So for me, I miss the "lun0" section in the test environment.

Any idea what can be the problem and how I can solve it? What else can I check for the problem? Any information missing in my post?

I hope someone has an idea.

Thank you!

Edit: It is also prossible to apply to my upwork job, I can pay you for support: https://www.upwork.com/jobs/~01867a80c9701e4070

jonahbohlmann commented 3 years ago

The issue could be solved.

I moved from /etc/target/backup/* a file to /etc/target/saveconfig.json.

In the current "saveconfig.json" was no "lun" entry. I was able to recover the backup config file with the lun entry:

"luns": [
            {
              "alias": "288488321c",
              "alua_tg_pt_gp_name": "default_tg_pt_gp",
              "index": 0,
              "storage_object": "/backstores/user/block-volume"
            }
          ],

Main question is the same: why are the luns removed from the config? Can this happen again? In logs, I saw that saveconfig is something generated. From where do the service get the information about the luns?

jonahbohlmann commented 3 years ago

I am not a C developer, so it is hard for me to understand the code. But I think the place where the config is generated is this part: https://github.com/gluster/gluster-block/blob/4f994e3cfa440d9dae1317a1d2b03ed994a03ef4/rpc/block_genconfig.c#L65

But I don't understand where the data is coming from and why it is missing for the environment.

Also, I saw that sometimes the config will be regenerated. So restore a working version is just a "for the moment" solution but may not a general solution for my issue.

jonahbohlmann commented 3 years ago

No idea? I have quite often the issue, that now the "luns" part are removed from saveconfig.json.

I now have to restore the saveconfig.json after everytime I restart "gluster-blockd" service. Why? What happend there?

Please support!

Thanks.

pkalever commented 3 years ago

@jonahbohlmann the project is considered to be in maintenance-only status. I will consider adding this in the ReadMe doc soon. Please also expect slow replies to issues.

[STAGING] [17:52:24 root@fra1-glusterfs-m01]{~}>gluster volume info rdxarchive_2020 We recommend replica 3 volume with group profile applied on it. Helpful command: # gluster vol set group gluster-block

Main question is the same: why are the luns removed from the config? Can this happen again? In logs, I saw that saveconfig is something generated. From where do the service get the information about the luns?

You can refer to this as storage objects missing, these are backstores under user:glfs in targetcli list output. You will notice missing storage objects when you do reboots of the nodes or restart of the gluster-blockd service. In case if there are any issues from the backend block hosting glusterfs volumes the tcmu-runner fails to load them.

Please check your tcmu-runner.log gluster-blockd.log and other logs in the gulster-block directory.

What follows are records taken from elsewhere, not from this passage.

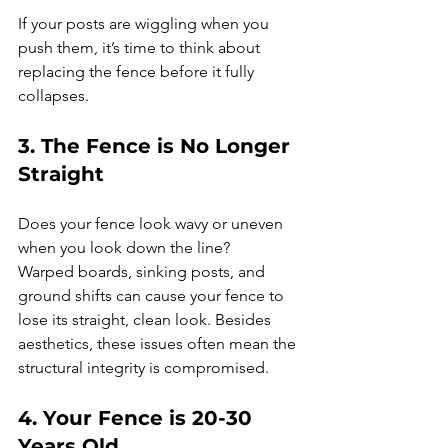
If your posts are wiggling when you 
push them, it’s time to think about 
replacing the fence before it fully 
collapses.
3. The Fence is No Longer 
Straight
Does your fence look wavy or uneven 
when you look down the line?
Warped boards, sinking posts, and 
ground shifts can cause your fence to 
lose its straight, clean look. Besides 
aesthetics, these issues often mean the 
structural integrity is compromised.
4. Your Fence is 20-30 
Years Old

The missing configurations in the /etc/target/saveconfig.json are because of a previous bug, if there were new create/delete requests when there few unloaded block volumes then you might hit this bug. We highly recommend you upgrade to 0.5 or 0.5.1, which has fixed this issue.

I am not a C developer, so it is hard for me to understand the code. But I think the place where the config is generated is this part:

Yes, there is a way to generate the missing config per node:

$ systemctl stop tcmu-runner gluster-blockd gluster-block-target
$ mv /etc/target/saveconfig.json /home/<backup>
$ gluster-block genconfig <BHV-comma-seperated-list> enable-tpg <local-ip> | tee /etc/target/saveconfig.json
$ systemctl start gluster-blockd

But I don't understand where the data is coming from and why it is missing for the environment.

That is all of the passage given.